Byker football yob jailed for city centre riot against Black Lives Matter protest
Michael O’Brien, of Byker, had been among a group of Newcastle United supporters who stormed a Burnley pub just six months before the shameful city centre scenes
A convicted football yob has been jailed for taking part in a city centre riot when a baying mob clashed with Black Lives Matter supporters.
Just six months before participating in the shameful scenes in Newcastle, Michael O’Brien was one of a group of Newcastle United supporters who stormed a pub in Burnley after an away game. He was subsequently jailed for two years for that violent disorder.
Now O’Brien, who volunteers at a youth football club, and two other men – one of them, like O’Brien, said to be wearing a cap showing affiliation to “football risk groups”, have been locked up for their part in a loud and intimidating disturbance in June 2020.
Police officers, horses and dogs were injured, along with members of the public, as around 1,000 people, in two opposing groups, gathered at Grey’s Monument. A peaceful protest planned in support of the Black Lives Matter movement was met by counter-protesters who threw cans, bottles and other missiles.
Two men were jailed for their parts in the violent disorder on Tuesday and now O’Brien, Ronald Short and Ryan Barlow have joined them behind bars with all three sentenced to 27 months.
Newcastle Crown Court heard O’Brien, 55, of Beresford Gardens, Byker, Newcastle, who was wearing a Green Bay Packers cap, moved to the front of the counter-protest after flares were thrown by the Black Lives Matter group.
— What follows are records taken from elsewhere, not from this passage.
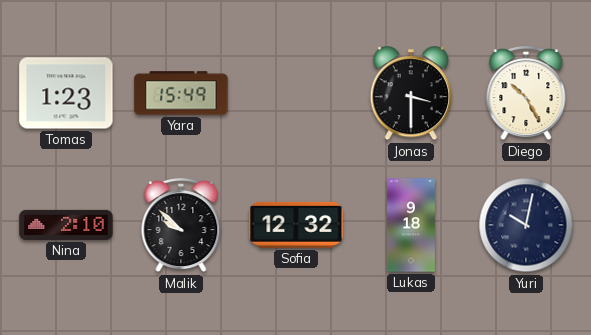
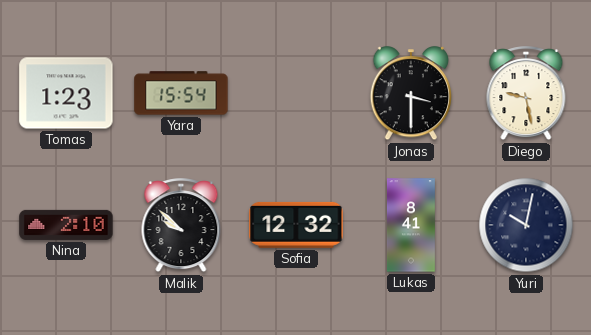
Yara: 15:49 -> 15:54
Diego: 10:25 -> 9:28
Lukas: 9:18 -> 8:41
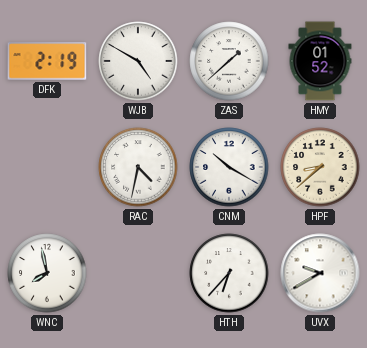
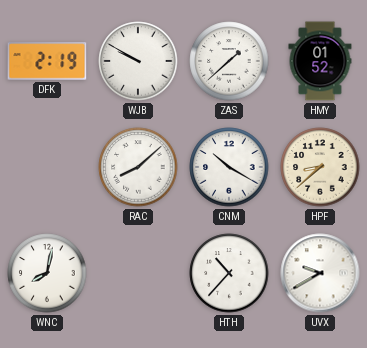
WJB: 4:50 -> 9:50
RAC: 4:32 -> 8:08
WNC: 7:58 -> 8:02
HTH: 6:37 -> 10:37
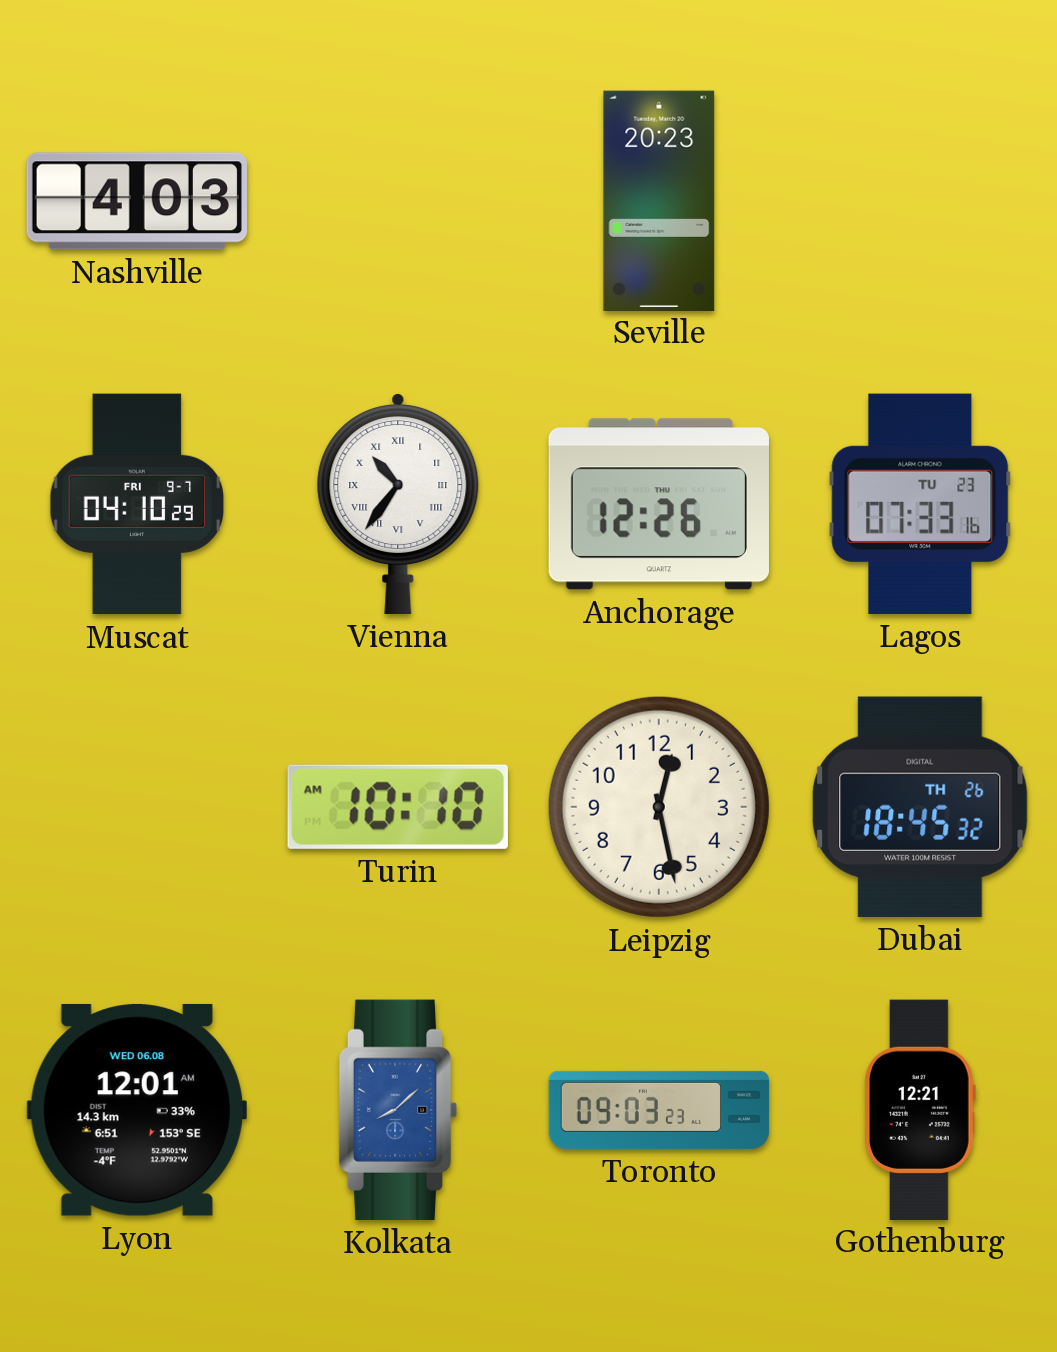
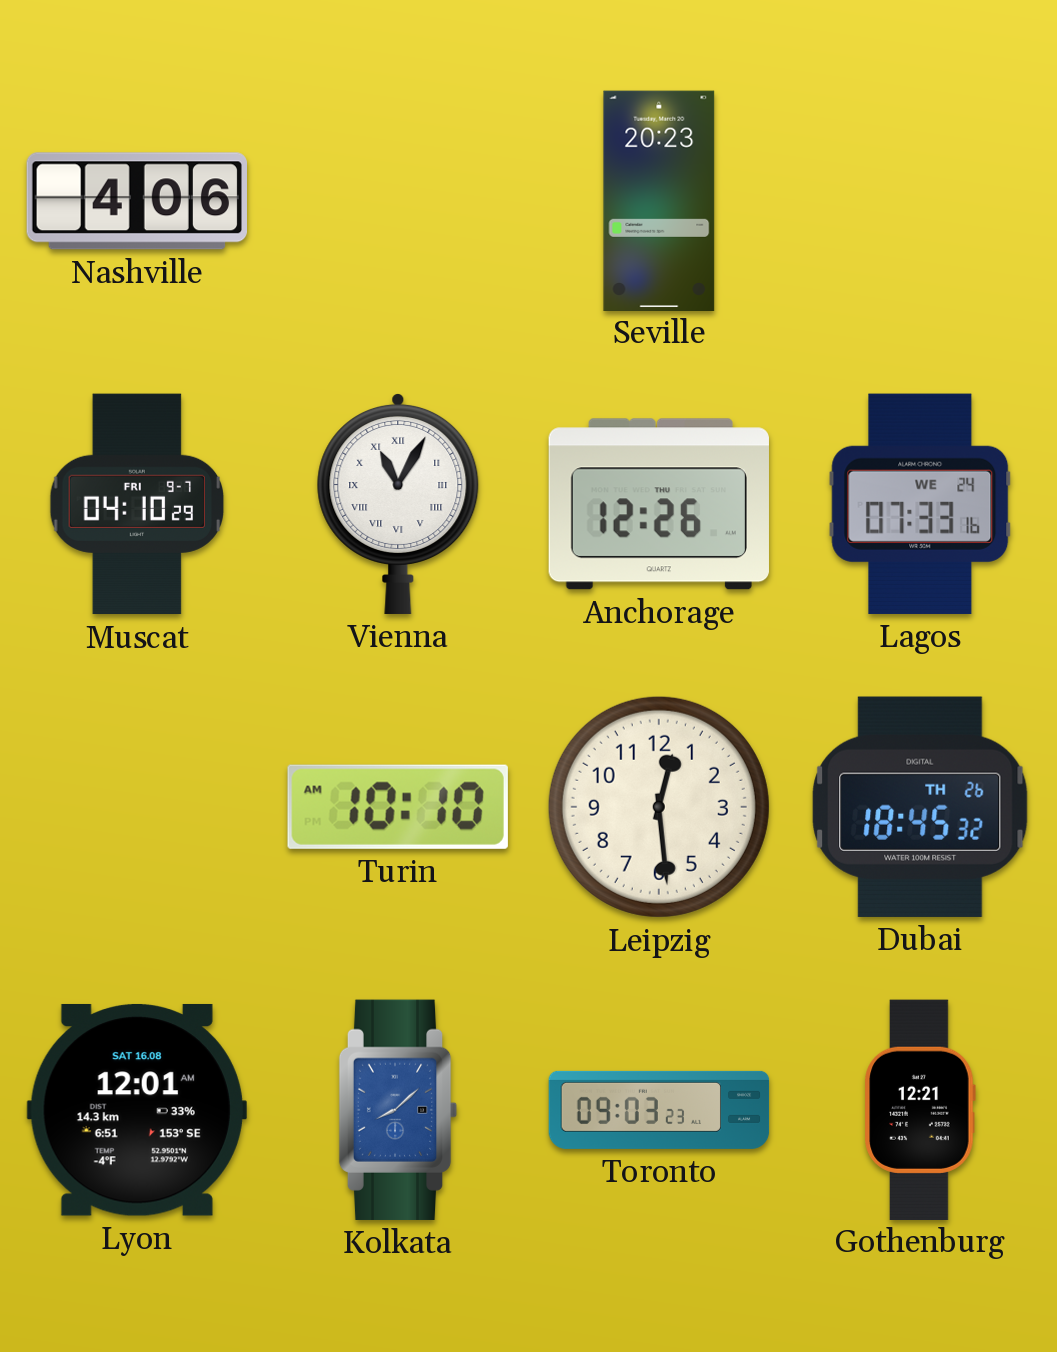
Nashville: 4:03 -> 4:06
Vienna: 10:36 -> 11:05
Lagos date: TU 23 -> WE 24
Leipzig: 12:28 -> 12:29
Lyon date: WED 06.08 -> SAT 16.08
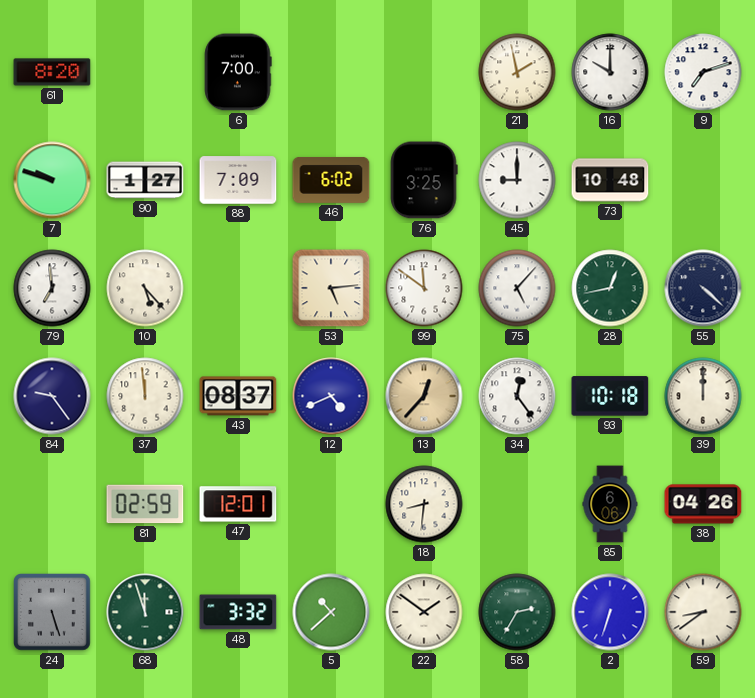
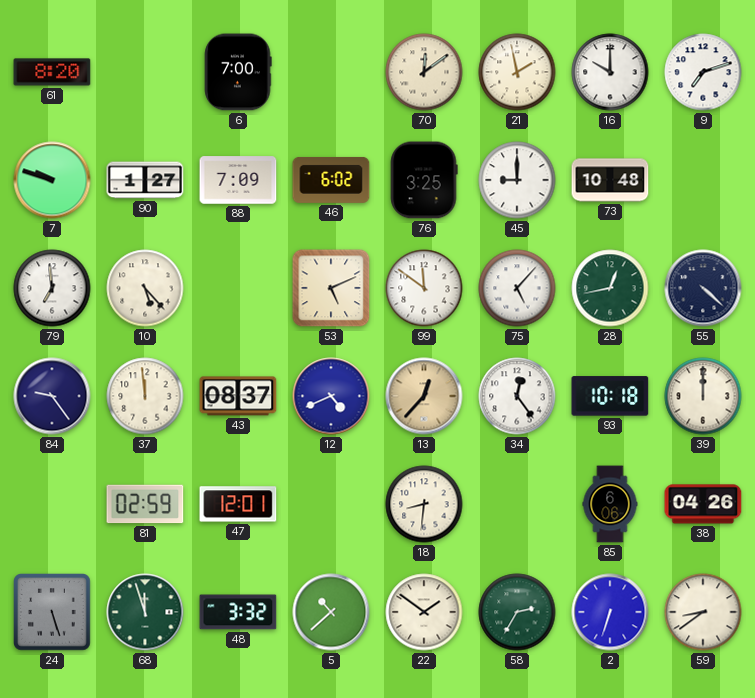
70: none -> 12:09
53: 5:14 -> 5:11
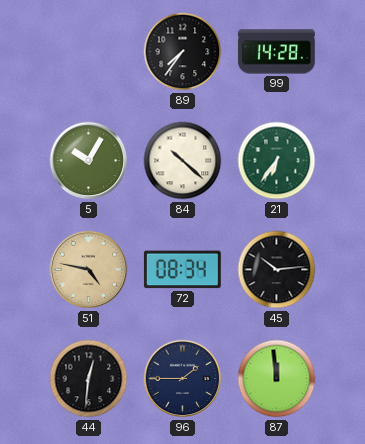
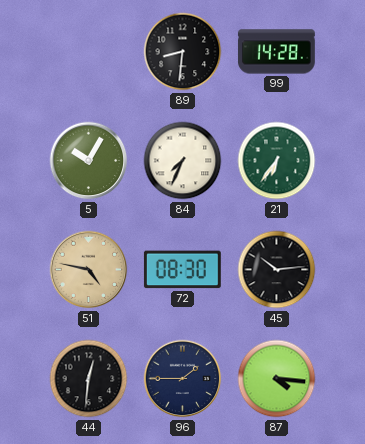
89: 7:36 -> 8:31
84: 10:22 -> 7:34
72: 08:34 -> 08:30
87: 11:59 -> 4:16
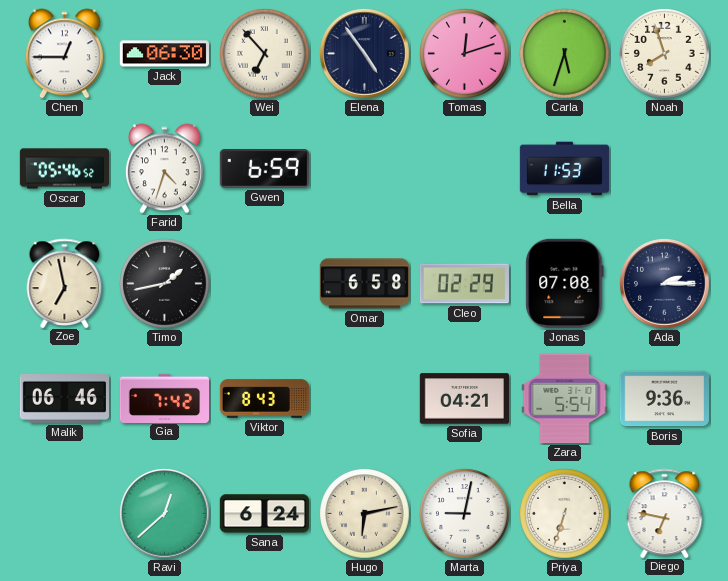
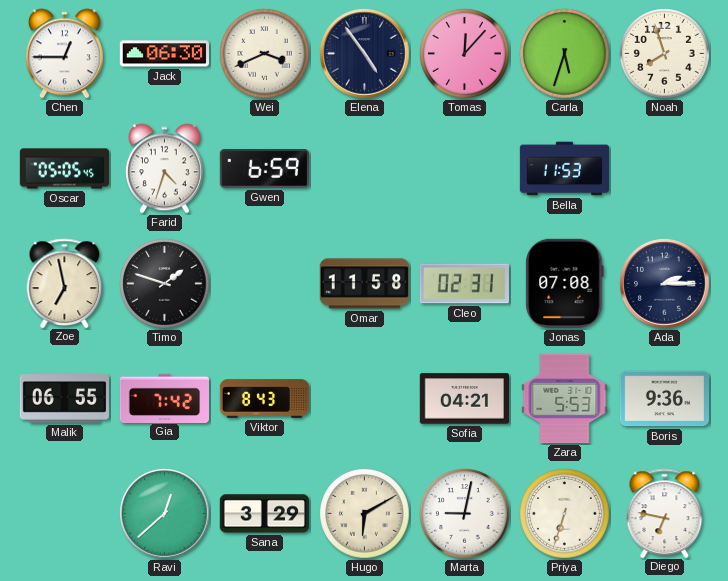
Wei: 6:53 -> 3:41
Tomas: 12:12 -> 12:07
Oscar: 05:46 -> 05:05
Timo: 1:43 -> 1:48
Omar: 6:58 -> 11:58
Cleo: 02:29 -> 02:31
Malik: 06:46 -> 06:55
Zara: 5:54 -> 5:53
Sana: 6:24 -> 3:29
Hugo: 6:13 -> 6:10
He remonstrated with officers and was pushed away but refused to retreat.
The court heard he raised his hands to a member of the public who was shouting at him to go away and police intervened but he tried to move towards the Black Lives Matter group and police had to stop him.
He went on to tussle with police and tried to stop them detaining an offender then threw a can, hitting an officer on his helmet then joining in a surge. O’Brien was then seen to punch a member of the public, who was then also hit by someone else.
He was picked out by a football spotter who recognised him. The 55-year-old has 10 previous convictions, including for violent disorder six months before the city centre riot, after travelling to a Newcastle United match at Burnley and became involved in violence in a pub. He was jailed for two years and given a Football Banning Order for that.
Short, 28, of Stockwell Greet, Walkerville, Newcastle, who has previous convictions for threatening behaviour, battery and drunk and disorderly, was seen on footage wearing a Newcastle United face mask and a Green Bay Packers cap. Others were wearing the same cap and prosecutors suggested “this meant he has an affiliation to football risk groups”.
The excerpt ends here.